▸ Instructions to follow
No pictures belong in the copy. Set down exactly the lines from the one that contains "ateliers, conférences et" through the end of the data.

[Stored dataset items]
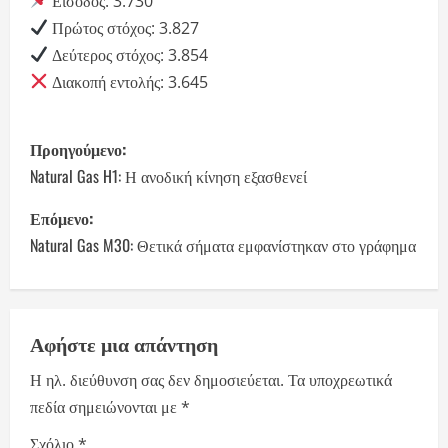
Είσοδος: 3.730
Πρώτος στόχος: 3.827
Δεύτερος στόχος: 3.854
Διακοπή εντολής: 3.645
P
Προηγούμενο:
o
Natural Gas H1: Η ανοδική κίνηση εξασθενεί
s
Επόμενο:
Natural Gas M30: Θετικά σήματα εμφανίστηκαν στο γράφημα
t
n
a
Αφήστε μια απάντηση
Η ηλ. διεύθυνση σας δεν δημοσιεύεται.
Τα υποχρεωτικά
v
πεδία σημειώνονται με
*
i
Σχόλιο
*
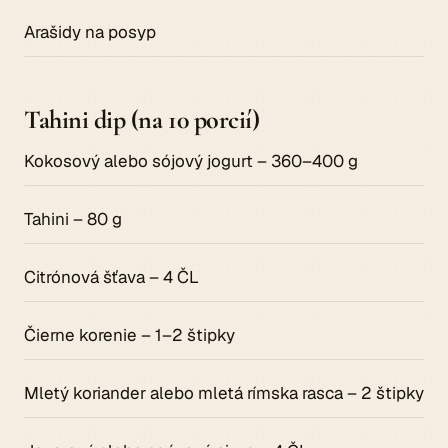
Arašidy na posyp
Tahini dip (na 10 porcií)
Kokosový alebo sójový jogurt – 360–400 g
Tahini – 80 g
Citrónová šťava – 4 ČL
Čierne korenie – 1–2 štipky
Mletý koriander alebo mletá rímska rasca – 2 štipky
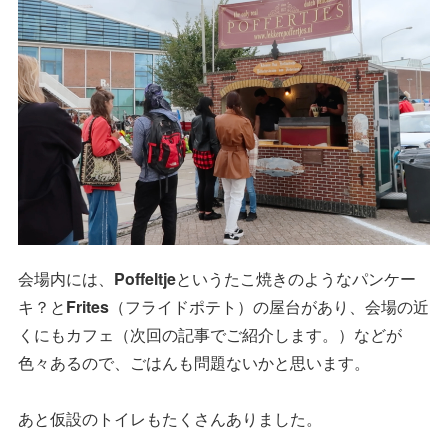
会場内には、
Poffeltje
というたこ焼きのようなパンケー
キ？と
Frites
（フライドポテト）の屋台があり、会場の近
くにもカフェ（次回の記事でご紹介します。）などが
色々あるので、ごはんも問題ないかと思います。
あと仮設のトイレもたくさんありました。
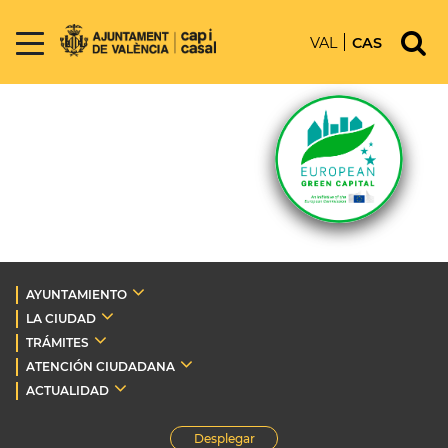
VAL
CAS
AYUNTAMIENTO
LA CIUDAD
TRÁMITES
ATENCIÓN CIUDADANA
ACTUALIDAD
Desplegar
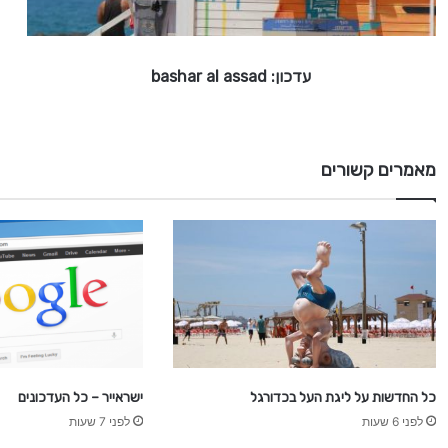
a
s
h
עדכון: bashar al assad
a
r
a
l
a
מאמרים קשורים
s
s
a
d
כל החדשות על ליגת העל בכדורגל
ישראייר – כל העדכונים
לפני 6 שעות
לפני 7 שעות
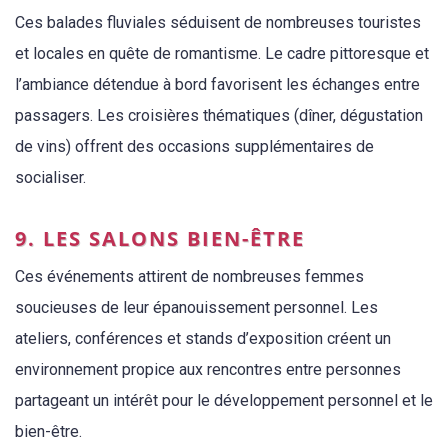
Ces balades fluviales séduisent de nombreuses touristes
et locales en quête de romantisme. Le cadre pittoresque et
l’ambiance détendue à bord favorisent les échanges entre
passagers. Les croisières thématiques (dîner, dégustation
de vins) offrent des occasions supplémentaires de
socialiser.
9. LES SALONS BIEN-ÊTRE
Ces événements attirent de nombreuses femmes
soucieuses de leur épanouissement personnel. Les
ateliers, conférences et stands d’exposition créent un
environnement propice aux rencontres entre personnes
partageant un intérêt pour le développement personnel et le
bien-être.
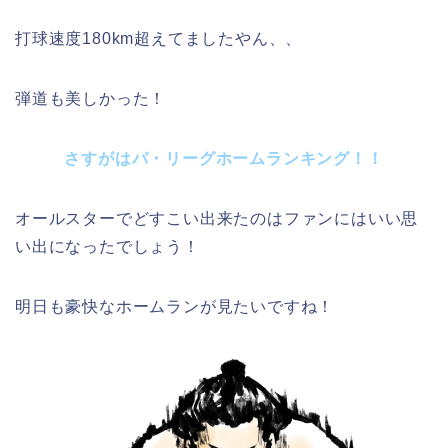
打球速度180km超えてましたやん、、
弾道も美しかった！
さすがはパ・リーグホームランキング！！
オールスターでどすこい出来たのはファンにはいい思
い出になったでしょう！
明日も豪快なホームランが見たいですね！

▸ Reply to the task
ateliers, conférences et stands d’exposition créent un
environnement propice aux rencontres entre personnes
partageant un intérêt pour le développement personnel et le
bien-être.
打球速度180km超えてましたやん、、
弾道も美しかった！
さすがはパ・リーグホームランキング！！
オールスターでどすこい出来たのはファンにはいい思
い出になったでしょう！
明日も豪快なホームランが見たいですね！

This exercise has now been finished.